▶ Exercise material
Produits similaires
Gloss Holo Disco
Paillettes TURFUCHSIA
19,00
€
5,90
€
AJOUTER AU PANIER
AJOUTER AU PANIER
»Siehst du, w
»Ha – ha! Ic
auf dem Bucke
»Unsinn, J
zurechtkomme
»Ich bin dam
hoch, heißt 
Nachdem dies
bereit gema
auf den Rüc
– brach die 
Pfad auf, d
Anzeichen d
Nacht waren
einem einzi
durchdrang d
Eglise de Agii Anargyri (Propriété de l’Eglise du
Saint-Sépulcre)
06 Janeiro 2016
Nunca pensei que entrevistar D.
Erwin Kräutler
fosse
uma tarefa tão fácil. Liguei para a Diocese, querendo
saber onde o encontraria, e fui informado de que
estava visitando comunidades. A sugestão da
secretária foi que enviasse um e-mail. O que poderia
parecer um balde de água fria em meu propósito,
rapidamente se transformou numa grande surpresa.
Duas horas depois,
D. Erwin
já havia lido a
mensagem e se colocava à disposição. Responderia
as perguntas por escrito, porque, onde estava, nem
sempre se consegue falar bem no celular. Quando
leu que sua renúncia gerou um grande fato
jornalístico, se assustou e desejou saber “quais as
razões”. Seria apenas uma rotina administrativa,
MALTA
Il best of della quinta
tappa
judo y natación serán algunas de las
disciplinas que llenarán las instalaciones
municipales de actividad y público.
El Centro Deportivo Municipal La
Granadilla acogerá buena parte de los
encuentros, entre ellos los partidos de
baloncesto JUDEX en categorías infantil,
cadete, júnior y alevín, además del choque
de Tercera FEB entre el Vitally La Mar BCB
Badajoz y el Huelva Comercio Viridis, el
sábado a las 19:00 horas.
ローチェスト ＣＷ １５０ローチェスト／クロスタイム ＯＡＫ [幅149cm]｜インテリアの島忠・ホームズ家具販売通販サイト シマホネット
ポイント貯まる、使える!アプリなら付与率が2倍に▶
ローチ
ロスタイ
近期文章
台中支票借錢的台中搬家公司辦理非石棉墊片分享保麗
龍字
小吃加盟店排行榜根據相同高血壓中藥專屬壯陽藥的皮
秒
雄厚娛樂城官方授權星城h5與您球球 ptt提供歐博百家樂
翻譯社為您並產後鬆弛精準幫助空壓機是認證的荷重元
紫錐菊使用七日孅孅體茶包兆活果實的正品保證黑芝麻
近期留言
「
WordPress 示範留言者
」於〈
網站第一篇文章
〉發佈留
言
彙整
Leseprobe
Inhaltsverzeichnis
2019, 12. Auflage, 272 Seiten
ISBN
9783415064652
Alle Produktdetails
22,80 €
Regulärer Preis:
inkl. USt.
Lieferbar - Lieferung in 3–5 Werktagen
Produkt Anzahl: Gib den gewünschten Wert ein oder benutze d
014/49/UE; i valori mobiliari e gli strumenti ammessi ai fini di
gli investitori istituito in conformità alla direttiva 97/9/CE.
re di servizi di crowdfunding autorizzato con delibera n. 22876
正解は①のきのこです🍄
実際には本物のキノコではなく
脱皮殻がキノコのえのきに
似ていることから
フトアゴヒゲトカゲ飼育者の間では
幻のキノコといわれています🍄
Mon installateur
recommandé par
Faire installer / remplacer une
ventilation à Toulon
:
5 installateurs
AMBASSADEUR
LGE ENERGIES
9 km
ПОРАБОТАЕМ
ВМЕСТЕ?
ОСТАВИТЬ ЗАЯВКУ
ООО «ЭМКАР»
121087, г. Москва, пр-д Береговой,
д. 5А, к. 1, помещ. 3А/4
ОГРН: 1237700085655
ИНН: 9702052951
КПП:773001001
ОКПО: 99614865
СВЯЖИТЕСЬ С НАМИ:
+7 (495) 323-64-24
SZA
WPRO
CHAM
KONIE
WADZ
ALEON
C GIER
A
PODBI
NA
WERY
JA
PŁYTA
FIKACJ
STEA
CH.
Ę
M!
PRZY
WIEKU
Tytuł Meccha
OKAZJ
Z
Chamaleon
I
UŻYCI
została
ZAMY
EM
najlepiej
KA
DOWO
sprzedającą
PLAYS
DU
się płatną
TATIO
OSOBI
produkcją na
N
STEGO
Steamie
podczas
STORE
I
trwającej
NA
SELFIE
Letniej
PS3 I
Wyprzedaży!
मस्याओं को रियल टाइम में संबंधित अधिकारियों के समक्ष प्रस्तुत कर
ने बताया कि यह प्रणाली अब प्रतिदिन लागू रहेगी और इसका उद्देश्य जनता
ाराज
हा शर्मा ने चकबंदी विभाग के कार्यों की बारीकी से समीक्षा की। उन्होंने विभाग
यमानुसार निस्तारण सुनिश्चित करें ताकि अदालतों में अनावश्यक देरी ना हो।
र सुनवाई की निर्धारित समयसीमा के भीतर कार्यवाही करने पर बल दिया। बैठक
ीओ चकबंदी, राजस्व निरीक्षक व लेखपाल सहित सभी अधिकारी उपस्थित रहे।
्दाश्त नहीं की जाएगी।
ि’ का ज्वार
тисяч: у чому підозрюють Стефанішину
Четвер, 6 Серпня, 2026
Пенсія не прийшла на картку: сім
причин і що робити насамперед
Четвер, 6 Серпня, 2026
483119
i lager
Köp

▶ Task item
Give every line of the material again, exactly as it reads.

▶ Task solution
Produits similaires
Gloss Holo Disco
Paillettes TURFUCHSIA
19,00
€
5,90
€
AJOUTER AU PANIER
AJOUTER AU PANIER
»Siehst du, w
»Ha – ha! Ic
auf dem Bucke
»Unsinn, J
zurechtkomme
»Ich bin dam
hoch, heißt 
Nachdem dies
bereit gema
auf den Rüc
– brach die 
Pfad auf, d
Anzeichen d
Nacht waren
einem einzi
durchdrang d
Eglise de Agii Anargyri (Propriété de l’Eglise du
Saint-Sépulcre)
06 Janeiro 2016
Nunca pensei que entrevistar D.
Erwin Kräutler
fosse
uma tarefa tão fácil. Liguei para a Diocese, querendo
saber onde o encontraria, e fui informado de que
estava visitando comunidades. A sugestão da
secretária foi que enviasse um e-mail. O que poderia
parecer um balde de água fria em meu propósito,
rapidamente se transformou numa grande surpresa.
Duas horas depois,
D. Erwin
já havia lido a
mensagem e se colocava à disposição. Responderia
as perguntas por escrito, porque, onde estava, nem
sempre se consegue falar bem no celular. Quando
leu que sua renúncia gerou um grande fato
jornalístico, se assustou e desejou saber “quais as
razões”. Seria apenas uma rotina administrativa,
MALTA
Il best of della quinta
tappa
judo y natación serán algunas de las
disciplinas que llenarán las instalaciones
municipales de actividad y público.
El Centro Deportivo Municipal La
Granadilla acogerá buena parte de los
encuentros, entre ellos los partidos de
baloncesto JUDEX en categorías infantil,
cadete, júnior y alevín, además del choque
de Tercera FEB entre el Vitally La Mar BCB
Badajoz y el Huelva Comercio Viridis, el
sábado a las 19:00 horas.
ローチェスト ＣＷ １５０ローチェスト／クロスタイム ＯＡＫ [幅149cm]｜インテリアの島忠・ホームズ家具販売通販サイト シマホネット
ポイント貯まる、使える!アプリなら付与率が2倍に▶
ローチ
ロスタイ
近期文章
台中支票借錢的台中搬家公司辦理非石棉墊片分享保麗
龍字
小吃加盟店排行榜根據相同高血壓中藥專屬壯陽藥的皮
秒
雄厚娛樂城官方授權星城h5與您球球 ptt提供歐博百家樂
翻譯社為您並產後鬆弛精準幫助空壓機是認證的荷重元
紫錐菊使用七日孅孅體茶包兆活果實的正品保證黑芝麻
近期留言
「
WordPress 示範留言者
」於〈
網站第一篇文章
〉發佈留
言
彙整
Leseprobe
Inhaltsverzeichnis
2019, 12. Auflage, 272 Seiten
ISBN
9783415064652
Alle Produktdetails
22,80 €
Regulärer Preis:
inkl. USt.
Lieferbar - Lieferung in 3–5 Werktagen
Produkt Anzahl: Gib den gewünschten Wert ein oder benutze d
014/49/UE; i valori mobiliari e gli strumenti ammessi ai fini di
gli investitori istituito in conformità alla direttiva 97/9/CE.
re di servizi di crowdfunding autorizzato con delibera n. 22876
正解は①のきのこです🍄
実際には本物のキノコではなく
脱皮殻がキノコのえのきに
似ていることから
フトアゴヒゲトカゲ飼育者の間では
幻のキノコといわれています🍄
Mon installateur
recommandé par
Faire installer / remplacer une
ventilation à Toulon
:
5 installateurs
AMBASSADEUR
LGE ENERGIES
9 km
ПОРАБОТАЕМ
ВМЕСТЕ?
ОСТАВИТЬ ЗАЯВКУ
ООО «ЭМКАР»
121087, г. Москва, пр-д Береговой,
д. 5А, к. 1, помещ. 3А/4
ОГРН: 1237700085655
ИНН: 9702052951
КПП:773001001
ОКПО: 99614865
СВЯЖИТЕСЬ С НАМИ:
+7 (495) 323-64-24
SZA
WPRO
CHAM
KONIE
WADZ
ALEON
C GIER
A
PODBI
NA
WERY
JA
PŁYTA
FIKACJ
STEA
CH.
Ę
M!
PRZY
WIEKU
Tytuł Meccha
OKAZJ
Z
Chamaleon
I
UŻYCI
została
ZAMY
EM
najlepiej
KA
DOWO
sprzedającą
PLAYS
DU
się płatną
TATIO
OSOBI
produkcją na
N
STEGO
Steamie
podczas
STORE
I
trwającej
NA
SELFIE
Letniej
PS3 I
Wyprzedaży!
मस्याओं को रियल टाइम में संबंधित अधिकारियों के समक्ष प्रस्तुत कर
ने बताया कि यह प्रणाली अब प्रतिदिन लागू रहेगी और इसका उद्देश्य जनता
ाराज
हा शर्मा ने चकबंदी विभाग के कार्यों की बारीकी से समीक्षा की। उन्होंने विभाग
यमानुसार निस्तारण सुनिश्चित करें ताकि अदालतों में अनावश्यक देरी ना हो।
र सुनवाई की निर्धारित समयसीमा के भीतर कार्यवाही करने पर बल दिया। बैठक
ीओ चकबंदी, राजस्व निरीक्षक व लेखपाल सहित सभी अधिकारी उपस्थित रहे।
्दाश्त नहीं की जाएगी।
ि’ का ज्वार
тисяч: у чому підозрюють Стефанішину
Четвер, 6 Серпня, 2026
Пенсія не прийшла на картку: сім
причин і що робити насамперед
Четвер, 6 Серпня, 2026
483119
i lager
Köp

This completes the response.